18:36 chromatic Helped Allison debug one of the remaining pdd25cx problems.
18:36 chromatic Giving Andrew as much help as possible.
18:37 wknight8111 chromatic++
18:37 chromatic Working on some things that weren't appropriate to land before the release.
18:37 chromatic Will branch for the strings PDD shortly; going to pull in NotFound for that.
18:37 chromatic EOR
18:37 jonathan joined #parrotsketch
18:37 cotto_work mostly PMC-related bugfixes and closed tickets
18:37 cotto_work queue 1 question
18:38 cotto_work eor
18:38 pmichaud I worked mostly on lexical issues this week, trying to understand them and coming up with a way that Parrot can handle them properly
18:38 pmichaud I also tracked down the PGE bugs in the pdd25cx branch -- that appears to be a register alligator bug
18:38 pmichaud did a little more work on getting HLL to work with PCT -- several of chromatic++'s fixes this past week help there
18:39 pmichaud other than that, no formal report this week -- busy with $otherjob stuff and preparing for lots of trips
18:39 wknight8111 (register alligator)++
18:39 spinclad (alligator bug)--
18:39 barney Simplified and extended the Pipp grammar.
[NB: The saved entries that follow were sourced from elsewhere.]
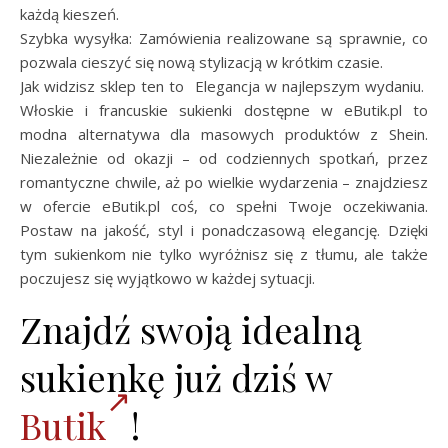
każdą kieszeń.
Szybka wysyłka: Zamówienia realizowane są sprawnie, co
pozwala cieszyć się nową stylizacją w krótkim czasie.
Jak widzisz sklep ten to Elegancja w najlepszym wydaniu.
Włoskie i francuskie sukienki dostępne w eButik.pl to
modna alternatywa dla masowych produktów z Shein.
Niezależnie od okazji – od codziennych spotkań, przez
romantyczne chwile, aż po wielkie wydarzenia – znajdziesz
w ofercie eButik.pl coś, co spełni Twoje oczekiwania.
Postaw na jakość, styl i ponadczasową elegancję. Dzięki
tym sukienkom nie tylko wyróżnisz się z tłumu, ale także
poczujesz się wyjątkowo w każdej sytuacji.
Znajdź swoją idealną
sukienkę już dziś w
Butik
!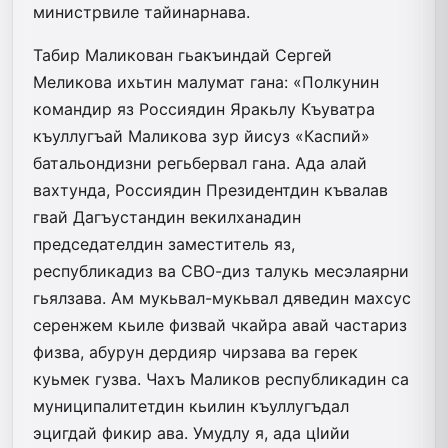
министрвиле тайинарнава.
Табир Маликован гьакъиндай Сергей
Меликова ихьтин малумат гана: «Полкунин
командир яз Россия­дин Яракьлу Къуватра
къуллугъай­ Маликова зур йисуз «Каспий»
баталь­ондизни регьбервал гана. Ада алай
вахтунда, Россиядин Президентдин къвалав
гвай Дагъустандин векилханадин
председателдин заместитель яз,
республикадиз ва СВО-диз талукь месэлаярни
гьялзава. Ам мукьвал-мукьвал дяведин махсус
серенжем кьиле физвай чкайра авай частариз
физва, абурун дердияр чирзава ва герек
куьмек гузва. Чахъ Маликов республикадин са
муниципалитетдин кьилин къуллугъдал
эцигдай фикир ава. Умудлу я, ада цIийи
18:39 barney Stared support for $this in Pipp.
18:39 barney Better support for quoted strings in Pipp.
18:39 barney Fixed bug with constant table.
18:39 barney Added some languages to Perl::Critic testing.
18:39 barney Released Parrot 0.6.4.
18:40 barney Registered for YAPC::EU
18:40 barney .eor
18:42 DietCoke davidfetter? If not, particle.
18:42 davidfetter particle
18:42 * davidfetter slacker
18:42 particle ~ tewk pasted his report earlier, see the logs.
18:42 particle ~ meetings to discuss smoking parrot with ms osl keep getting canceled. hope third time is a charm (post-oscon)
18:42 particle ~ parrot foundation setup continues (banking issues, website, donation software, charitable org listing, etc)
18:42 particle ~ talking to some potential parrot foundation donors tonight
18:42 particle ~ need to finalize plans for oscon travel, and quickly!
18:42 particle .end
18:43 DietCoke Anyone else?
18:43 jonathan Mee!
18:43 jonathan This week...
18:43 jonathan * Nearly forgot Parrot Sketch! :-O
18:43 jonathan * Spent my time on my Rakudo day on Thursday mostly on implementing Perl 6 enums; the main bits are done now.
18:43 jonathan * Figured out along the way that anonymous classes should be relatively easy-ish
18:43 jonathan * Tried to contribute to the lexicals discussion a bit, though was struggling for brain cycles
18:43 jonathan * Other random odds and ends too; think I fixed a segfault due to an off-by-one...for some reason my brain is all hazy at the moment.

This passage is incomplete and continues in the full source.